Jeune fille devant Saint-Tropez
Oil on canvas, signed lower right.
71 x 74 cm
Provenance :
Private collection, France
DO YOU SAINT-TROPEZ?
This is the only painting by a woman that we are able to present at this exhibition. Women on canvas, seen by men, yes, but women with brushes, women behind the controls, very few!
In recent years, this absence has become politically apparent. With a series of high-profile exhibitions, attempts are being made to repair the omissions, to plug the gaps in the non-existence of women in the history of art that precedes the contemporary period.
The women who braved so many obstacles to exist as artists, who dared to look elsewhere to create something other than the floral watercolors or miniatures traditionally assigned to them (delicate work for their fragile hands), are to be swooned over. Rosa Bonheur, Berthe Morisot, Camille Claudel and Suzanne Valadon. Each in turn is sanctified. But as there aren't many of them, once the most talented have been beatified, we exhume all the others, hoping at all costs to redeem ourselves: it won't be said that the man of the 21st century will be the Gargantua of the previous era. The most timid are pushed into the limelight, flaunted and made fashionable.
The woman artist becomes a standard-bearer. However, not all artists are equal, and the mere fact of being a woman who has wielded a paintbrush does not justify privileged treatment.
What women want is not mercy, nor indulgence, nor charity towards their forebears. What women want is to be able to learn and work without discrimination. Equal merit, equal opportunity. Equal talent, equal reward.
That's what they've been missing out on. In essence, it's impossible to make up for the past, despite the best will in the world. The only thing that counts is our commitment to try to do better in the future.
Blanche Camus was born in Paris in 1884 to a pharmacist-botanist father. She attended the Académie Julian, a renowned free art academy with a strong emphasis on drawing, which was also open to women (provided they paid twice the tuition for men).
With the difference that the male model wears boxer shorts during posing sessions, they can even work with "nude" models, both male and female, in a class reserved for them.
Blanche then enrolled at the Ecole des Beaux-Arts, where she was a student from 1902 to 1908. Women had only been admitted to the school for a few years, and it was not until 1903, during the course of her studies, that they were finally allowed to compete for the prestigious Prix de Rome, the public crowning of a vocation and the launch of a career for the lucky winner.
In 1908, Blanche Camus moved to Saint-Tropez. It was in the Mediterranean light that she drew most of her inspiration. Like this painting, she often portrayed women in sunny landscapes, everyday scenes or family scenes, in a gentle southern way of life.
These subjects, their execution and their light-filled treatment, are reminiscent of the works of Henri Lebasque, who enjoyed greater success.
In 1915, with her sister Aimée-Antoinette, a renowned botanist, she set off on a journey through the Pyrenees, venturing almost as far as Turkey along the shores of the Mediterranean.

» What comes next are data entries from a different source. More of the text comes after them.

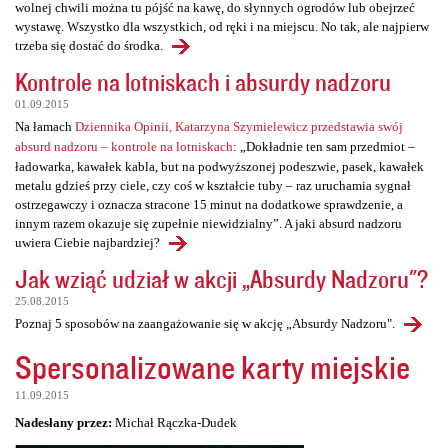
wolnej chwili można tu pójść na kawę, do słynnych ogrodów lub obejrzeć
wystawę. Wszystko dla wszystkich, od ręki i na miejscu. No tak, ale najpierw
trzeba się dostać do środka.
Kontrole na lotniskach i absurdy nadzoru
01.09.2015
Na łamach
Dziennika Opinii, Katarzyna Szymielewicz przedstawia swój
absurd nadzoru – kontrole na lotniskach
: „Dokładnie ten sam przedmiot –
ładowarka, kawałek kabla, but na podwyższonej podeszwie, pasek, kawałek
metalu gdzieś przy ciele, czy coś w kształcie tuby – raz uruchamia sygnał
ostrzegawczy i oznacza stracone 15 minut na dodatkowe sprawdzenie, a
innym razem okazuje się zupełnie niewidzialny”. A jaki absurd nadzoru
uwiera Ciebie najbardziej?
Jak wziąć udział w akcji „Absurdy Nadzoru"?
25.08.2015
Poznaj 5 sposobów na zaangażowanie się w akcję „Absurdy Nadzoru".
Spersonalizowane karty miejskie
11.09.2015
Nadesłany przez:
Michał Rączka-Dudek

That's about all that's survived of the artist's life. Fortunately, his work has not been completely forgotten, as some of his paintings can be found in French museums (in Besançon, Châlon-sur-Saône, Douai, Lyon and Nice), and the artist produced enough for the market to occasionally see a good canvas like the one presented here.
In the shade of a tree, a young woman elegantly leans against the low wall bordering a path, her face turned towards a distance that the viewer of the painting is also contemplating.

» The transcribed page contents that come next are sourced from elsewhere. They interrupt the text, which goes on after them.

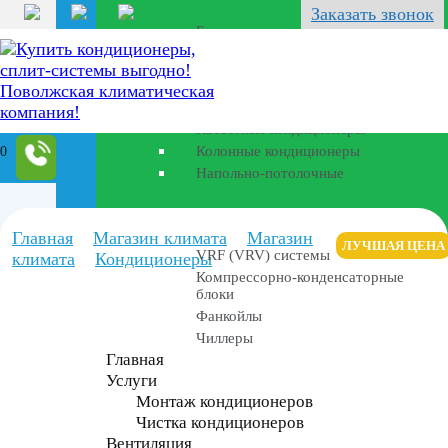
Перейти
Заказать звонок
к
Бризеры
содержанию
Полупромышленные кондиционеры
Канальные кондиционеры
Кассетные кондиционеры
0
Колонные кондиционеры
Напольно-потолочные
Промышленные установки
Главная
Магазин климата
Магазин
ЛУЧШАЯ ЦЕНА
VRF (VRV) системы
климата
Кондиционеры
Компрессорно-конденсаторные
блоки
Фанкойлы
Чиллеры
Главная
Услуги
Монтаж кондиционеров
Чистка кондиционеров
Вентиляция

At the end of the path, a little lower down, Saint-Tropez spreads out its pink roofs, dominated by its Mediterranean campanile. In the background, the sea and the bluish mountains close in on the horizon.
The whole is skilfully studied and layered. The same is true of the colors, as the orange-red feminine universe emerges in this green setting. Enhanced by the treatment of light, this piece of spring is a success.